══ Data provided ══

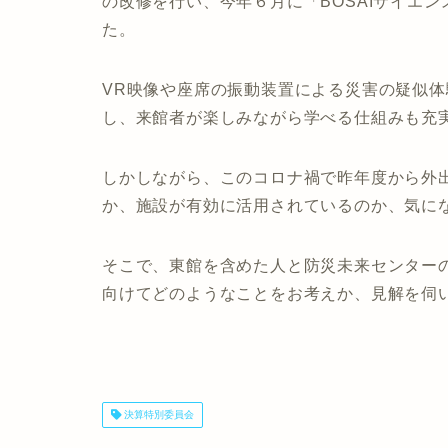
の改修を行い、今年６月に「BOSAIサイエ
た。
VR映像や座席の振動装置による災害の疑似
し、来館者が楽しみながら学べる仕組みも充
しかしながら、このコロナ禍で昨年度から外
か、施設が有効に活用されているのか、気に
そこで、東館を含めた人と防災未来センター
向けてどのようなことをお考えか、見解を伺
決算特別委員会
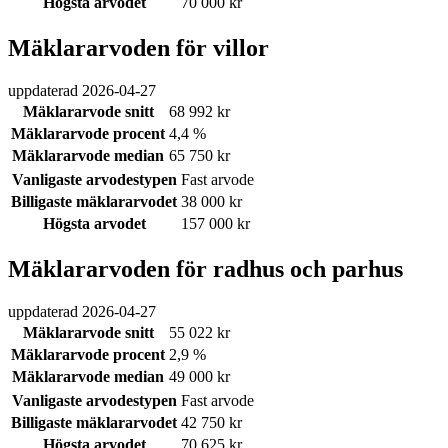
Högsta arvodet
70 000 kr
Mäklararvoden för villor
uppdaterad
2026-04-27
Mäklararvode snitt
68 992 kr
Mäklararvode procent
4,4 %
Mäklararvode median
65 750 kr
Vanligaste arvodestypen
Fast arvode
Billigaste mäklararvodet
38 000 kr
Högsta arvodet
157 000 kr
Mäklararvoden för radhus och parhus
uppdaterad
2026-04-27
Mäklararvode snitt
55 022 kr
Mäklararvode procent
2,9 %
Mäklararvode median
49 000 kr
Vanligaste arvodestypen
Fast arvode
Billigaste mäklararvodet
42 750 kr
Högsta arvodet
70 625 kr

═══

_What the exercise asks_.
Lines of the data above that include the string "Mäklararvoden" must each be copied.

_Exercise response_.
Mäklararvoden för villor
Mäklararvoden för radhus och parhus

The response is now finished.